The RSCDS Archive is housed in the RSCDS Office at 12 Coates Crescent in Edinburgh. Much of the collection has been digitised and is freely available online for everyone. We keep a wide range of items related to the RSCDS and Scottish dance history, and visitors are welcome to visit the Archive by appointment.
Contact the resident Archivist Alan Macpherson for more information by emailing: firstname.lastname@example.org.
How to keep your own archive
Some helpful tips for your Branch or Group to keep and maintain its own collection.
The term Archive refers to permanently valuable records—such as letters, reports, accounts, minute books, draft and final manuscripts, and photographs—of people, businesses and government. These records are kept because they have continuing value to the creating agency and to other potential users. They are the documentary evidence of past events, the facts we use to interpret and understand history.
The RSCDS is in its 100th year and has now come to be regarded as the leading authority on country dance in Scotland, and that authority is under-pinned by the resources held in the Society’s Archive in Edinburgh. To a very large extent that resource has come from our many Branches or from individuals associated with Branches. If our place as a recognised authority is to be maintained it is important that the flow of information continues and this can only happen if Branches are diligent in their record keeping and in the preservation of their records.
All Branches already have an Archive even if they don’t know it or recognise it.
The old minute books and the box of photographs from long forgotten annual dances that are tucked away under the Secretary's bed or languishing in the loft or a garden hut are in fact Archives, albeit not particularly useful Archives in that form.
The above is an extreme example, but we are sure that most Branches have a similar type of situation where it is left to an already busy Secretary to “do something with the records”.
It is our purpose to try to guide you through some practical and simple steps to producing an Archive that is meaningful and useful to both the Branch and the RSCDS at large.
If it is at all possible we urge you to appoint someone as a 'keeper of the records'. All too often this task is inherited by Branch Secretaries, but it is much better to remove this responsibility from the Secretary.
Appoint someone who has the time and interest to undertake this task. They should be prepared to take custody of the records and to have provision for their proper storage. It is not time consuming – a few hours each month spent on record maintenance is all that is required.
The person appointed would ideally have access to a computer and be familiar with basic document processing. This, however, is not essential; a perfectly good system can be built around good old-fashioned pen and paper.
Committee minute books
These embody the history of your Branch and should be preserved in perpetuity.
Invoices, purchase records, bank statements should be kept for a minimum of six years, after which they may be destroyed.
Branch annual statements and balance sheets should be permanently archived.
Photographs and reports of Branch events or of events with which the Branch has been involved.

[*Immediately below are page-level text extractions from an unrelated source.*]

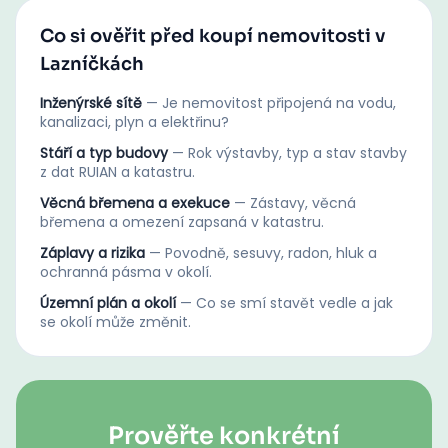
Co si ověřit před koupí nemovitosti v
Lazníčkách
Inženýrské sítě
—
Je nemovitost připojená na vodu,
kanalizaci, plyn a elektřinu?
Stáří a typ budovy
—
Rok výstavby, typ a stav stavby
z dat RUIAN a katastru.
Věcná břemena a exekuce
—
Zástavy, věcná
břemena a omezení zapsaná v katastru.
Záplavy a rizika
—
Povodně, sesuvy, radon, hluk a
ochranná pásma v okolí.
Územní plán a okolí
—
Co se smí stavět vedle a jak
se okolí může změnit.
Prověřte konkrétní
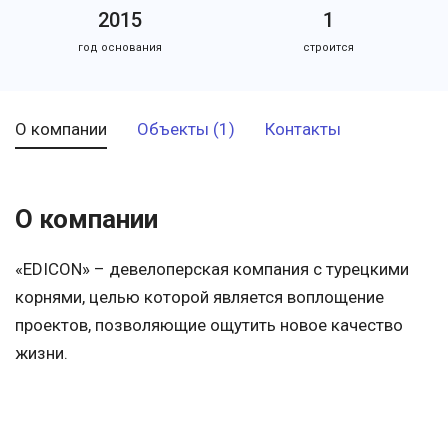
2015
1
год основания
строится
О компании
Объекты (1)
Контакты
О компании
«EDICON» – девелоперская компания с турецкими
корнями, целью которой является воплощение
проектов, позволяющие ощутить новое качество
жизни.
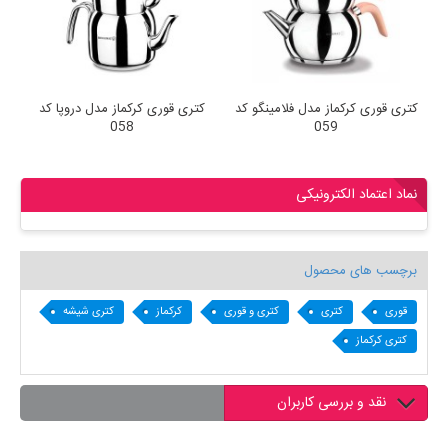
کتری قوری کرکماز مدل فلامینگو کد
کتری قوری کرکماز مدل دروپا کد
ک
058
059
نماد اعتماد الکترونیکی
برچسب های محصول
قوری
کتری
کتری و قوری
کرکماز
کتری شیشه
کتری کرکماز
نقد و بررسی کاربران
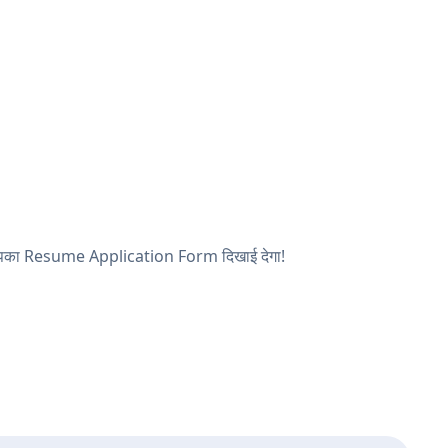
 और आपका Resume Application Form दिखाई देगा!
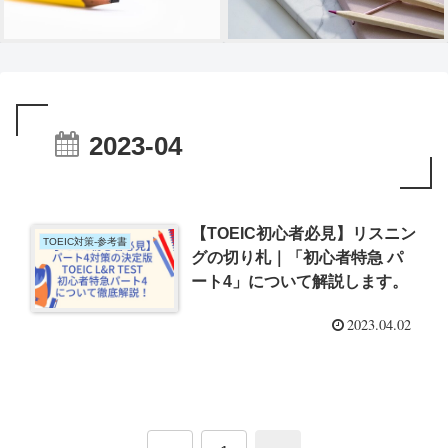
2023-04
【TOEIC初心者必見】リスニン
TOEIC対策-参考書
グの切り札｜「初心者特急 パ
ート4」について解説します。
2023.04.02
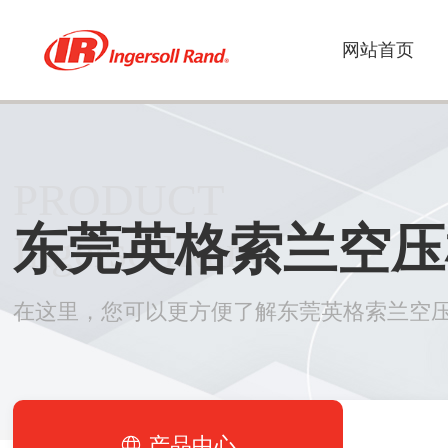
网站首页
PRODUCT
东莞英格索兰空压
IngersollRand
在这里，您可以更方便了解东莞英格索兰空
产品中心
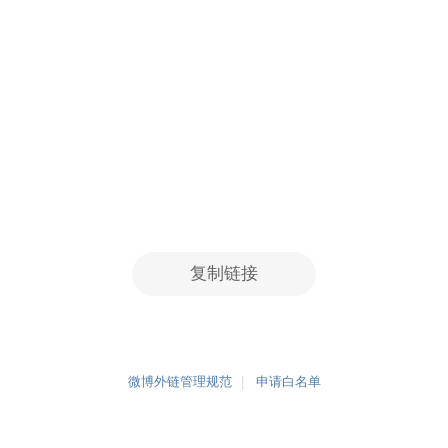
复制链接
微博外链管理规范
申请白名单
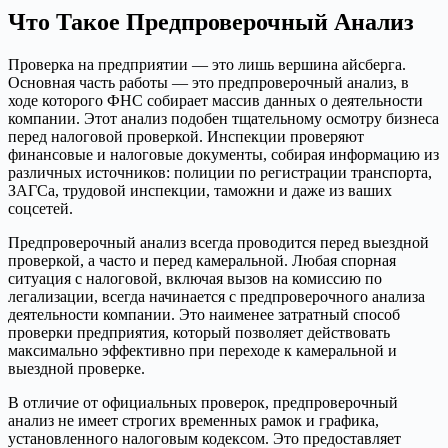
Что Такое Предпроверочный Анализ
Проверка на предприятии — это лишь вершина айсберга.
Основная часть работы — это предпроверочный анализ, в
ходе которого ФНС собирает массив данных о деятельности
компании. Этот анализ подобен тщательному осмотру бизнеса
перед налоговой проверкой. Инспекции проверяют
финансовые и налоговые документы, собирая информацию из
различных источников: полиции по регистрации транспорта,
ЗАГСа, трудовой инспекции, таможни и даже из ваших
соцсетей.
Предпроверочный анализ всегда проводится перед выездной
проверкой, а часто и перед камеральной. Любая спорная
ситуация с налоговой, включая вызов на комиссию по
легализации, всегда начинается с предпроверочного анализа
деятельности компании. Это наименее затратный способ
проверки предприятия, который позволяет действовать
максимально эффективно при переходе к камеральной и
выездной проверке.
В отличие от официальных проверок, предпроверочный
анализ не имеет строгих временных рамок и графика,
установленного налоговым кодексом. Это предоставляет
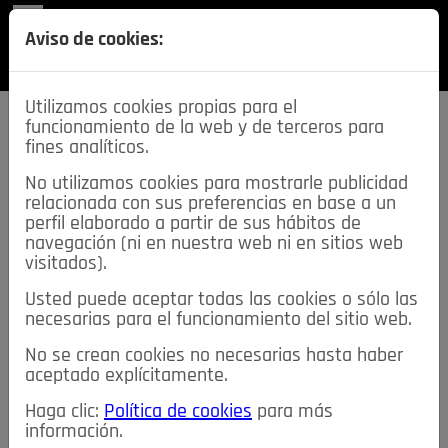
REVISTA
Aviso de cookies:
SECCIONES
Utilizamos cookies propias para el
funcionamiento de la web y de terceros para
fines analíticos.
No utilizamos cookies para mostrarle publicidad
relacionada con sus preferencias en base a un
descarga esta
perfil elaborado a partir de sus hábitos de
REVISTA
navegación (ni en nuestra web ni en sitios web
visitados).
Usted puede aceptar todas las cookies o sólo las
≡
NOTICIAS
necesarias para el funcionamiento del sitio web.
No se crean cookies no necesarias hasta haber
NOTICIAS
SERVICIOS DE INTERÉS
aceptado explícitamente.
TABLÓN DE ANUNCIOS
MIS ANUNCIOS
CONTACTO
Haga clic:
Política de cookies
para más
información.
NOSOTROS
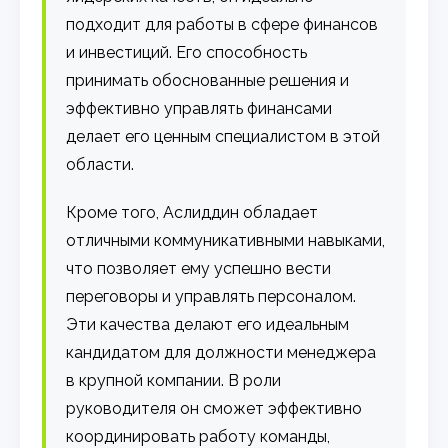
подходит для работы в сфере финансов
и инвестиций. Его способность
принимать обоснованные решения и
эффективно управлять финансами
делает его ценным специалистом в этой
области.
Кроме того, Аслиддин обладает
отличными коммуникативными навыками,
что позволяет ему успешно вести
переговоры и управлять персоналом.
Эти качества делают его идеальным
кандидатом для должности менеджера
в крупной компании. В роли
руководителя он сможет эффективно
координировать работу команды,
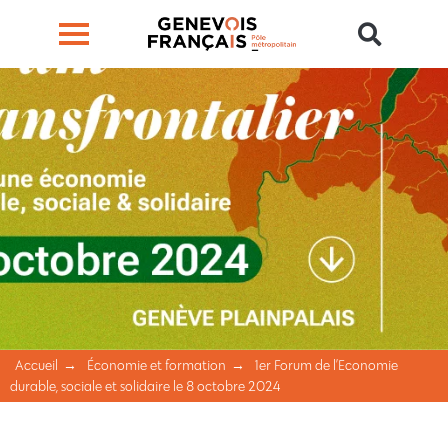
Accueil
Économie et formation
1er Forum de l’Economie
durable, sociale et solidaire le 8 octobre 2024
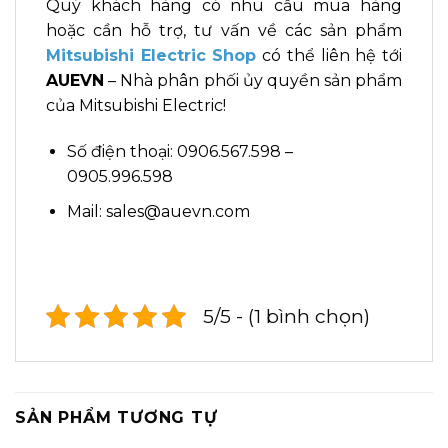
Quý khách hàng có nhu cầu mua hàng
hoặc cần hỗ trợ, tư vấn về các sản phẩm
Mitsubishi Electric Shop
có thể liên hệ tới
AUEVN
– Nhà phân phối ủy quyền sản phẩm
của Mitsubishi Electric!
Số điện thoại: 0906.567.598 –
0905.996.598
Mail: sales@auevn.com
5/5 - (1 bình chọn)
SẢN PHẨM TƯƠNG TỰ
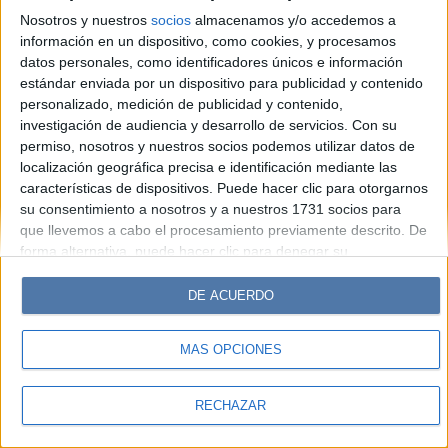
Hombre
Weekend
Parabrisas
Supercampo
Nosotros y nuestros
socios
almacenamos y/o accedemos a
Look
Luz
Mía
Lunateen
Break
BATimes
información en un dispositivo, como cookies, y procesamos
datos personales, como identificadores únicos e información
estándar enviada por un dispositivo para publicidad y contenido
© Perfil.com 2006-2019 - Todos los derechos reservados
personalizado, medición de publicidad y contenido,
Registro de Propiedad Intelectual: Nro. 5346433
investigación de audiencia y desarrollo de servicios.
Con su
permiso, nosotros y nuestros socios podemos utilizar datos de
localización geográfica precisa e identificación mediante las
características de dispositivos. Puede hacer clic para otorgarnos
su consentimiento a nosotros y a nuestros 1731 socios para
que llevemos a cabo el procesamiento previamente descrito. De
forma alternativa, puede hacer clic para denegar su
consentimiento o acceder a información más detallada y
cambiar sus preferencias antes de otorgar su consentimiento.
DE ACUERDO
Tenga en cuenta que algún procesamiento de sus datos
personales puede no requerir de su consentimiento, pero usted
MÁS OPCIONES
tiene el derecho de rechazar tal procesamiento. Sus
preferencias se aplicarán solo a este sitio web. Puede cambiar
sus preferencias o retirar su consentimiento en cualquier
RECHAZAR
momento volviendo a este sitio y haciendo clic en el botón
"Privacidad" en la parte inferior de la página web.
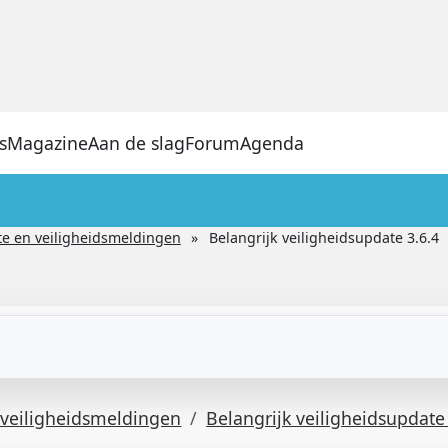
s
Magazine
Aan de slag
Forum
Agenda
e en veiligheidsmeldingen
Belangrijk veiligheidsupdate 3.6.4
veiligheidsmeldingen
Belangrijk veiligheidsupdate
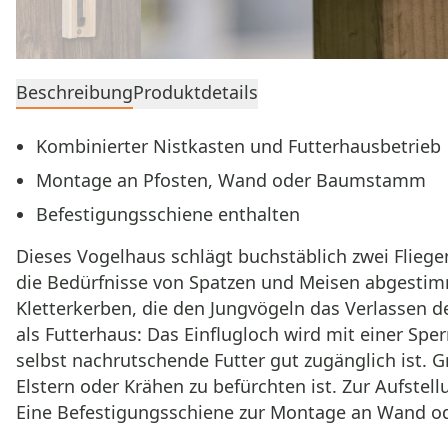
Beschreibung
Produktdetails
Kombinierter Nistkasten und Futterhausbetrieb
Montage an Pfosten, Wand oder Baumstamm
Befestigungsschiene enthalten
Dieses Vogelhaus schlägt buchstäblich zwei Fliegen
die Bedürfnisse von Spatzen und Meisen abgestimm
Kletterkerben, die den Jungvögeln das Verlassen 
als Futterhaus: Das Einflugloch wird mit einer Sp
selbst nachrutschende Futter gut zugänglich ist. G
Elstern oder Krähen zu befürchten ist. Zur Aufste
Eine Befestigungsschiene zur Montage an Wand od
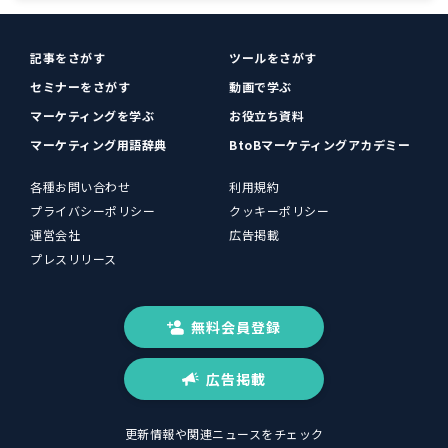
記事をさがす
ツールをさがす
セミナーをさがす
動画で学ぶ
マーケティングを学ぶ
お役立ち資料
マーケティング用語辞典
BtoBマーケティングアカデミー
各種お問い合わせ
利用規約
プライバシーポリシー
クッキーポリシー
運営会社
広告掲載
プレスリリース
無料会員登録
広告掲載
更新情報や関連ニュースをチェック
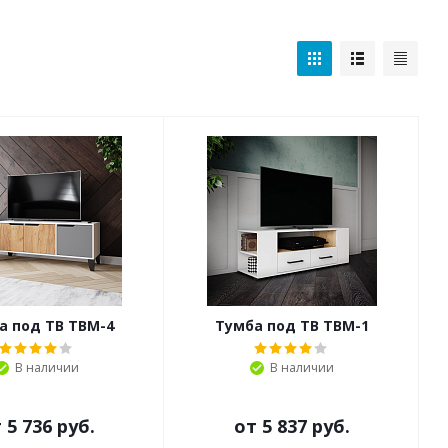
а под ТВ ТВМ-4
Тумба под ТВ ТВМ-1
В наличии
В наличии
т
5 736 руб.
от
5 837 руб.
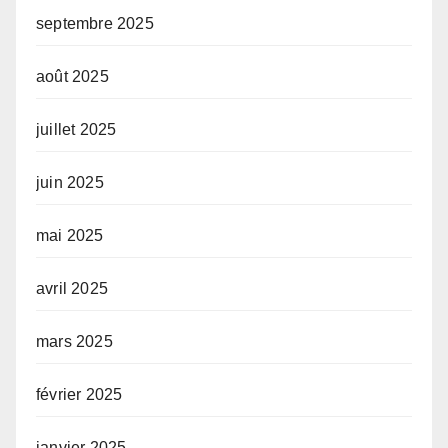
septembre 2025
août 2025
juillet 2025
juin 2025
mai 2025
avril 2025
mars 2025
février 2025
janvier 2025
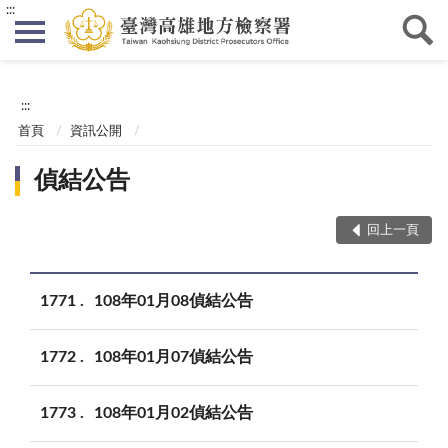
:::
:::
首頁
資訊公開
偵結公告
回上一頁
1771
108年01月08偵結公告
1772
108年01月07偵結公告
1773
108年01月02偵結公告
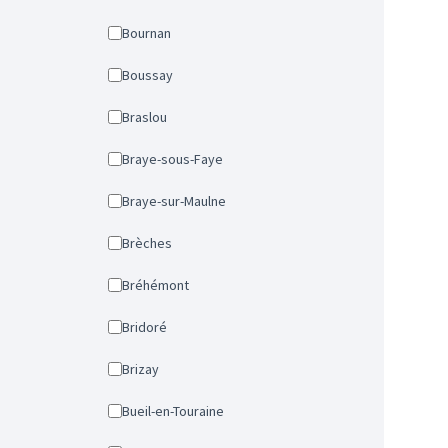
Bournan
Boussay
Braslou
Braye-sous-Faye
Braye-sur-Maulne
Brèches
Bréhémont
Bridoré
Brizay
Bueil-en-Touraine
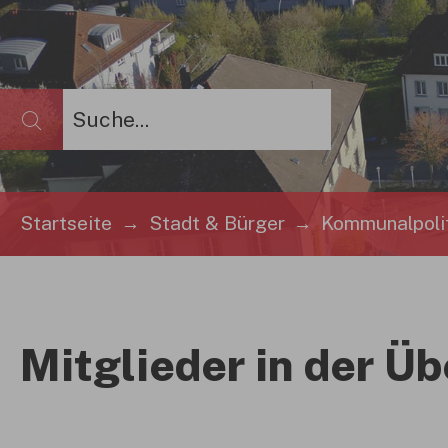
Sie sind hier:
Startseite
Stadt & Bürger
Kommunalpolit
Mitglieder in der Üb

Ensure that each item has an accurate provenance.
Obituaries of prominent Branch members.
A list of recommended duties:
- Set up a simple catalogue of the Branch Records
- Store the records such that they are protected from deterioration
- Work closely with the Branch Secretary and Treasurer regarding accruals
- Arrange for the deposition of records in the central Archive in Edinburgh
- Be prepared to deal with queries regarding past Branch events
- Take an interest in the “making” of Branch history. Arrange for photographs and reports of Branch events to be made or nag others to do it for you! Ensure that photographs have an accurate description - who, when and where
- Take responsibility for an annual photograph of Branch Officials. This is an important item from a historical perspective and can often be conveniently done at an AGM
Most Branch collections can be accommodated using a simple catalogue system. If you have access to Microsoft Office then Excel or Access would be a suitable choice. Apache OpenOffice, which is free, has similar programs.
No computer? You could use a simple notebook system!
The facilities of the central Archive are available to all Branches and members, both at home and overseas. Items of archival interest can be deposited at any time for safekeeping and preservation.
By their nature Branch Records are always at risk of being lost, mislaid or inadvertently destroyed and we recommend that from time to time, you deposit the original permanent records such as minute books (or copies of them) in the Society Archive.